START Task material

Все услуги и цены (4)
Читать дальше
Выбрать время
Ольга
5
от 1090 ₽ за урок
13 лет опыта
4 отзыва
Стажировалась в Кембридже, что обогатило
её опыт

END Task material
START Task material

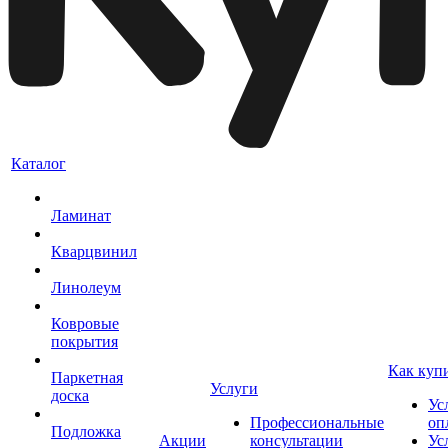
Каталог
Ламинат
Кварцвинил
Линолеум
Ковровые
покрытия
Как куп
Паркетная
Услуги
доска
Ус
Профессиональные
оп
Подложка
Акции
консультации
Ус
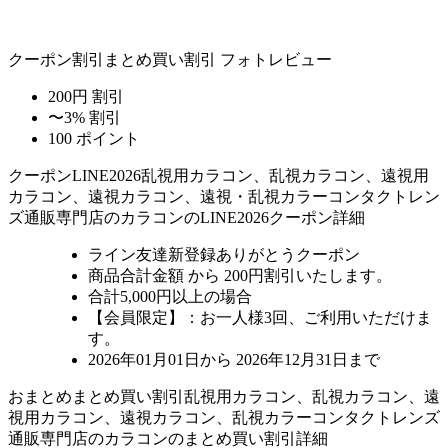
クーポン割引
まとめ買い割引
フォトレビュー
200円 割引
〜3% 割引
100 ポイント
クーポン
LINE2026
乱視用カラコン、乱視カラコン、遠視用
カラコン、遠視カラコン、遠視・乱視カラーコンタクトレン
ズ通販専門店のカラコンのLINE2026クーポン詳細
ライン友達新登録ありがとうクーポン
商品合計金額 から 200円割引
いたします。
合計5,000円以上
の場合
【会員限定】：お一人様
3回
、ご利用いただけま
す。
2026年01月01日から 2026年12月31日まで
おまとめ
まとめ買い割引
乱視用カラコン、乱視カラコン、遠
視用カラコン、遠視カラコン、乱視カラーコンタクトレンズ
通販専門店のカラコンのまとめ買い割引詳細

END Task material
START Task material

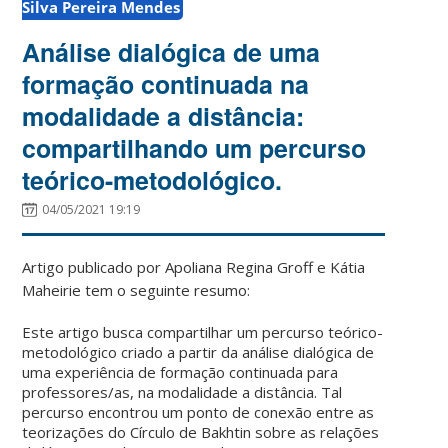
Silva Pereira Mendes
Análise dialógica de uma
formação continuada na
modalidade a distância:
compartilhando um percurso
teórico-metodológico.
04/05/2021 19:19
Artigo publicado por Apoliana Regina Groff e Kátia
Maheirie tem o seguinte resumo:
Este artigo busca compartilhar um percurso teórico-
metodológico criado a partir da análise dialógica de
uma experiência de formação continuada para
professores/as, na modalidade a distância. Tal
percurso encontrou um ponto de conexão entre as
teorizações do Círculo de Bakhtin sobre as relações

END Task material

What to produce: Tally the lines above that include "metodológico", and reply with only the tally.

Written answer: 2